Duygusal İstikrarla İlişkili Yaşlanma

Yeni araştırmalar, yaşlanmanın bir faydasının duygusal istikrarın iyileştirilmesi olduğunu öne sürüyor. Duke ve Vanderbilt üniversite araştırmacıları, yaşlı insanların da günlük yaşamlarındaki cazibelere daha iyi direnebildiklerini keşfettiler.

Mevcut araştırmadan önce, araştırmalar yaşlı yetişkinlerin genç bireylere göre duyguları düzenlemede daha iyi olup olmadığı konusunda karışıktı. Duygusal düzenleme, duygusal sağlığın ayırt edici bir özelliği olarak kabul edilir. Dahası, önceki araştırmalar, insanların günlük yaşamda duygularını nasıl düzenlediklerini yakalayamayan laboratuvar çalışmalarına dayanıyordu.

Araştırmacılar şimdi yeni bulguların, yaşlı insanların genellikle huysuz ve daha düşük bir akıl sağlığı kalitesine sahip olduğu algısını ortadan kaldırmaya yardımcı olabileceğine inanıyor.

Duke Ph.D. Daisy Burr, "Burada duygusal sağlık ve düzenlemenin yaşla birlikte iyileştiğine dair kanıtlar var" dedi. Psikoloji ve sinirbilim yardımcı doçenti Dr. Gregory Samanez-Larkin ile çalışmayı yürüten öğrenci.

Çalışma dergide görünüyor Duygu.

Araştırmacılar, 20 ila 80 yaşları arasındaki 123 çalışma katılımcısına, on gün boyunca günde üç kez cep telefonlarına ping attı. Katılımcılardan memnuniyet, coşku, gevşeme ve tembellik dahil olmak üzere sekiz duygusal durumun her biri için beş puanlık bir ölçekte nasıl hissettiklerini belirtmeleri istendi.

Daha sonra yiyecek veya alkol, sigara, sosyal medya, alışveriş, biriyle konuşma, seks, uyku veya iş dahil olmak üzere bir şey isteyip istemedikleri soruldu. Aynı anda en fazla üç cazibeyi rapor edebilirler.

Her katılımcı, anlık ruh hallerine bakılmaksızın, genel refahlarını belirleyen standart bir “küresel yaşam doyumu” ölçüsü üzerinden de değerlendirildi.

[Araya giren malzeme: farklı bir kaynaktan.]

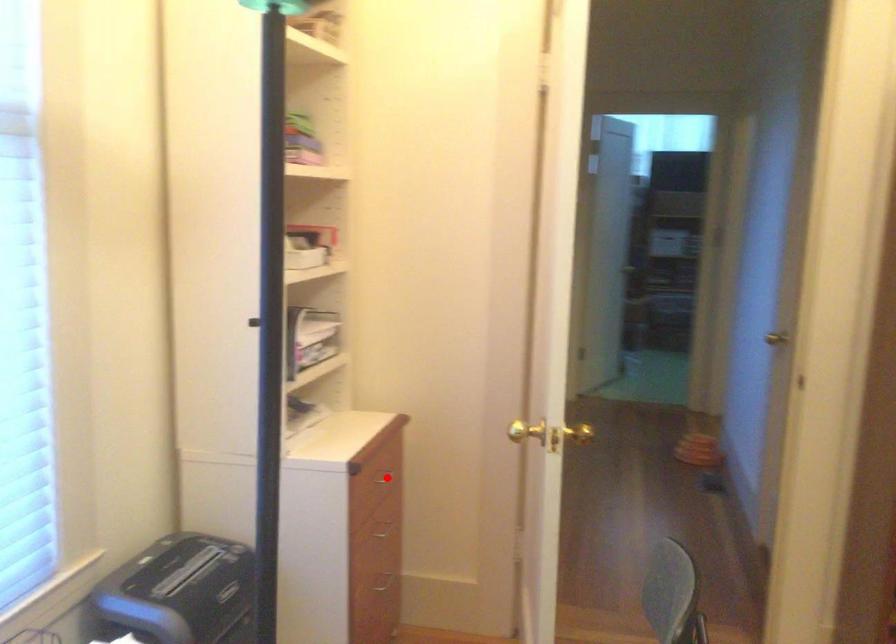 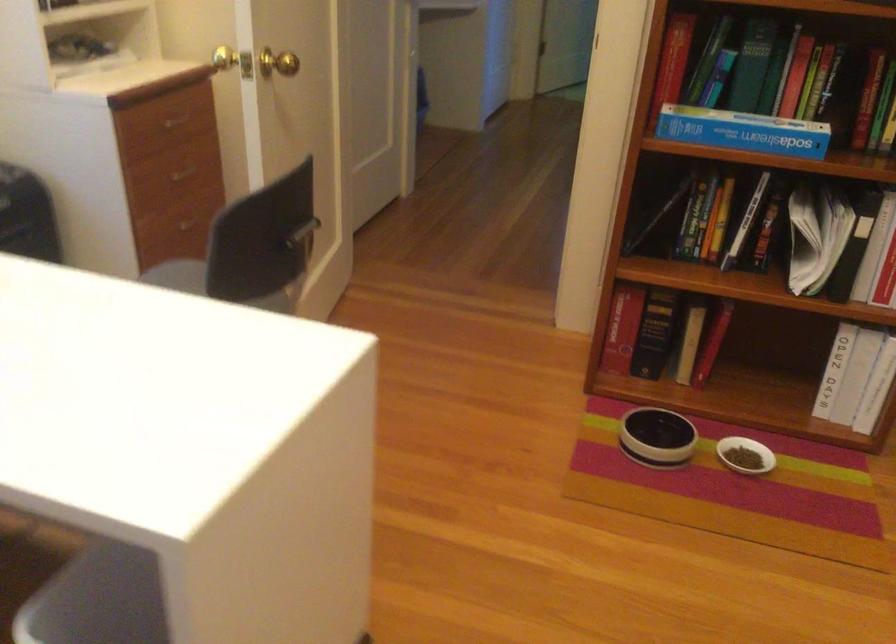 Question: I am providing you with two images of the same scene from different viewpoints. A red point is marked on the first image. Is the red point's position out of view in image 2?

Choices:
 (A) Yes
 (B) No

Answer: (B)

Araştırmacıların aradığı şey, insanlar yaşlandıkça olumlu veya olumsuz duyguların ve ayartmalara direnme yeteneğinin nasıl değişebileceğiydi.

Samanez-Larkin, buldukları şey, araştırmadaki yaşlı insanların daha istikrarlı ve “duygularında daha az değişken” olduklarını söyledi. Ve yaşın, günaha karşı koyma yeteneğinin duygusal durumdan daha güçlü bir göstergesi olduğu ortaya çıktı.

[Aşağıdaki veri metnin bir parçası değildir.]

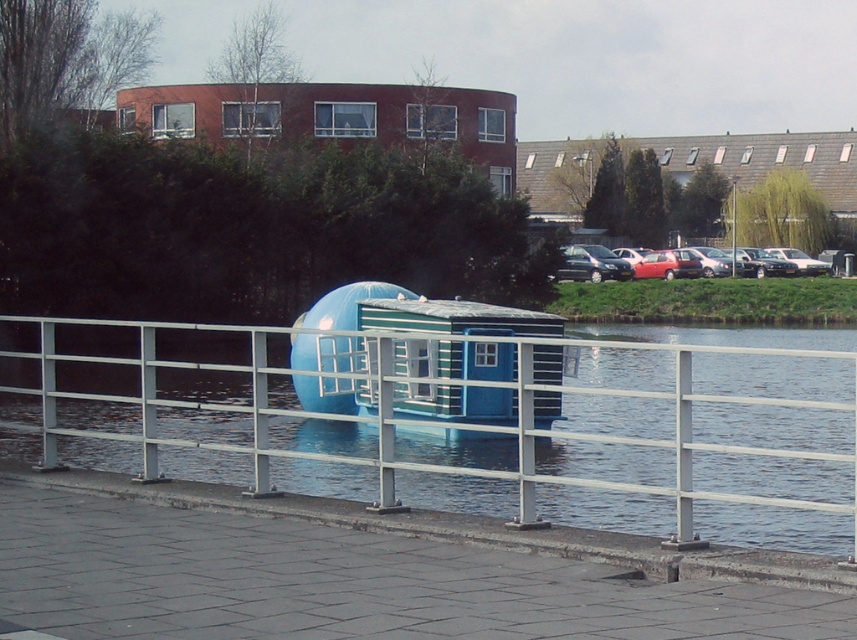 Is point (301, 500) in front of point (706, 397)?

No, (301, 500) is behind (706, 397).

Consider the image. Is gray concrete dock at lower center smaller than metallic silver fence at center?

Indeed, gray concrete dock at lower center has a smaller size compared to metallic silver fence at center.

Is point (454, 611) closer to viewer compared to point (646, 506)?

Yes, point (454, 611) is closer to viewer.

You are a GUI agent. You are given a task and a screenshot of the screen. Output one action in this format:
    pyautogui.click(x=<x>, y=<y>)
    Task: Click on the gray concrete dock at lower center
    Image resolution: width=857 pixels, height=640 pixels.
    Given the screenshot: What is the action you would take?
    pyautogui.click(x=370, y=573) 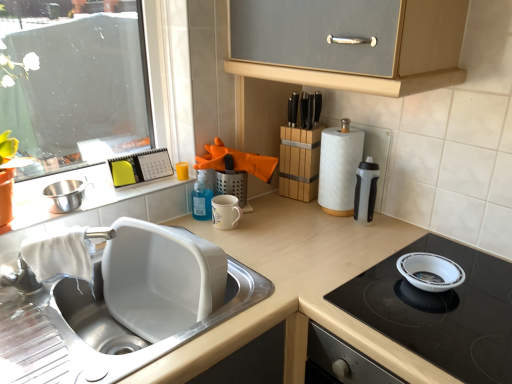 Locate an element on the screen. The height and width of the screenshot is (384, 512). free space to the left of translucent plastic water bottle at right is located at coordinates (311, 227).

Samanez-Larkin, bir kişinin hedeflerinin yaşla birlikte değiştiğini söyledi. Yaşlı kişi daha çok şimdiki zamana yönelebilir ve “her gün refahı en üst düzeye çıkarmaya çalışıyor olabilir. Mümkün olduğunca iyi hissetmek istiyorsun. "

Araştırmacılar, bulgularının gerçek dünya koşullarının daha iyi bir yansıması olduğunu, çünkü katılımcıları bir laboratuar ortamında ipuçlarına yanıt vermek yerine kendi zaman ve mekanlarında araştırdıklarını söylediler. Burr, yaşlı insanların istediklerini yapmalarına izin verildiğinde duygusal durumlarını düzenlemede daha iyi olduklarını da sözlerine ekledi.

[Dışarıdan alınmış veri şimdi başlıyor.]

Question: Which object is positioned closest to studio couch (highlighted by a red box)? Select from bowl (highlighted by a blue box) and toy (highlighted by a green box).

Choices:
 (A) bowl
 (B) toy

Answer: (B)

Sonunda, Burr'un verileri analiz etmesi, daha olumsuz etki yaşayan insanların arzulara direnmede daha kötü olduğunu ortaya çıkardı. Daha yüksek düzeyde yaşam doyumuna sahip olan daha genç çalışma katılımcıları, arzulara daha iyi direnebildi.

Ancak yaşlı yetişkinler, yaşam doyumlarına bakılmaksızın, günaha karşı direnmekte daha iyiydi.